= Focusing illusion =

Form of cognitive bias

The focusing illusion is a cognitive bias where individuals overestimate the impact of a specific factor on their overall happiness. This leads people to believe that changes such as a promotion, an increase in income, or moving to a more desirable location will significantly improve their well-being. However, this bias causes them to neglect the influence of other, equally important factors that contribute to happiness, such as social relationships or daily routines. The concept was introduced by Daniel Kahneman and David Schkade in their 1998 study, which found that individuals overestimated the effect of living in California on their life satisfaction compared to other states.

== Evidence ==
Several studies provide evidence for the focusing illusion across different life domains. One example comes from the work of Wilson and Gilbert, who demonstrated that people often overestimate the emotional impact of future events.
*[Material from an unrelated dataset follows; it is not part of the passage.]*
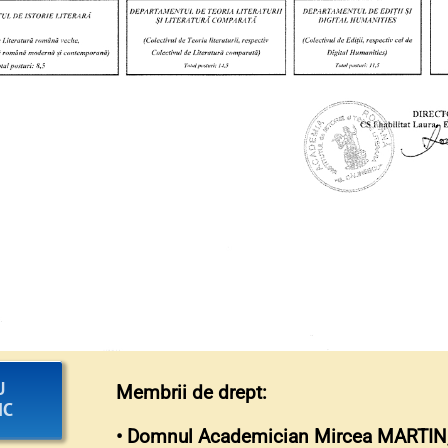
U
Membrii de drept:
IC
• Domnul Academician Mircea MARTIN, Pr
For instance, students predicting their happiness after a football game consistently exaggerated the long-term effects of either winning or losing.

In another experiment, Kahneman and colleagues tested how individuals predicted their well-being in various life circumstances, such as earning different levels of income. Their findings revealed that people generally overestimated how much their happiness would improve with higher income. Moreover, studies on affective forecasting have repeatedly shown that people tend to overestimate both the intensity and duration of emotional reactions to future life events, such as achieving career goals or purchasing material goods.

== Explanations ==
The focusing illusion is an affective forecasting errors, where individuals misjudge the emotional impact of future events, often overestimating how long feelings of joy or disappointment will last.

Robson and Samuelson proposed an evolutionary explanation for the focusing illusion. They argue that it is a feature of human cognition designed to keep people motivated. By focusing on potential future rewards, individuals are driven to pursue their goals, even though they may eventually habituate to these rewards. The illusion that happiness will increase with success keeps individuals striving for improvement.